Collected data:

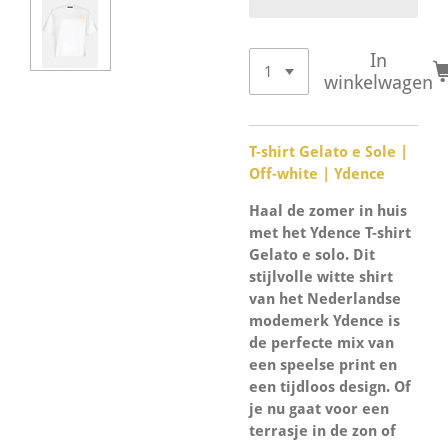
In
winkelwagen
T-shirt Gelato e Sole |
Off-white | Ydence
Haal de zomer in huis
met het Ydence T-shirt
Gelato e solo. Dit
stijlvolle witte shirt
van het Nederlandse
modemerk Ydence
is
de perfecte mix van
een speelse print en
een tijdloos design. Of
je nu gaat voor een
terrasje in de zon of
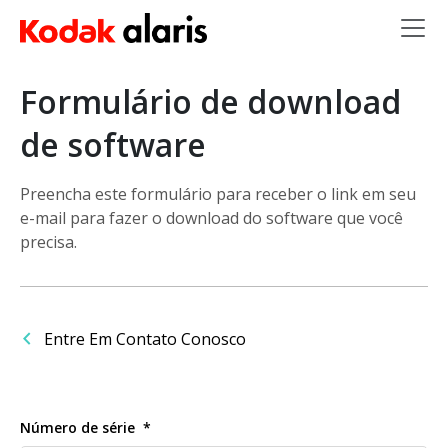
Skip to main content
Formulário de download
de software
Preencha este formulário para receber o link em seu
e-mail para fazer o download do software que você
precisa.
Entre Em Contato Conosco
Número de série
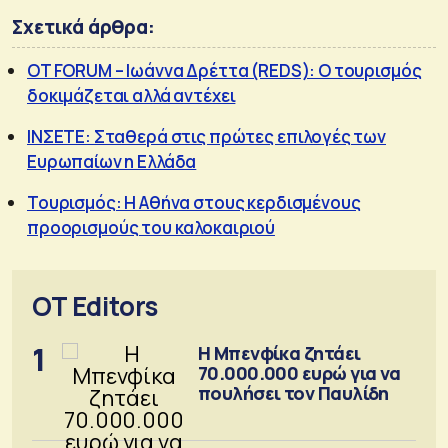
Σχετικά άρθρα:
OT FORUM – Ιωάννα Δρέττα (REDS): Ο τουρισμός
δοκιμάζεται αλλά αντέχει
ΙΝΣΕΤΕ: Σταθερά στις πρώτες επιλογές των
Ευρωπαίων η Ελλάδα
Τουρισμός: Η Αθήνα στους κερδισμένους
προορισμούς του καλοκαιριού
OT Editors
1
Η Μπενφίκα ζητάει
70.000.000 ευρώ για να
πουλήσει τον Παυλίδη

ABOUT THIS EXERCISE: Print exactly the lines from the line with "je nu gaat voor een" through the end of the data, both ends included, and print no pictures.

ANSWER FOR THE TASK:
je nu gaat voor een
terrasje in de zon of
Skip to main content
Formulário de download
de software
Preencha este formulário para receber o link em seu
e-mail para fazer o download do software que você
precisa.
Entre Em Contato Conosco
Número de série
Σχετικά άρθρα:
OT FORUM – Ιωάννα Δρέττα (REDS): Ο τουρισμός
δοκιμάζεται αλλά αντέχει
ΙΝΣΕΤΕ: Σταθερά στις πρώτες επιλογές των
Ευρωπαίων η Ελλάδα
Τουρισμός: Η Αθήνα στους κερδισμένους
προορισμούς του καλοκαιριού
OT Editors
1
Η Μπενφίκα ζητάει
70.000.000 ευρώ για να
πουλήσει τον Παυλίδη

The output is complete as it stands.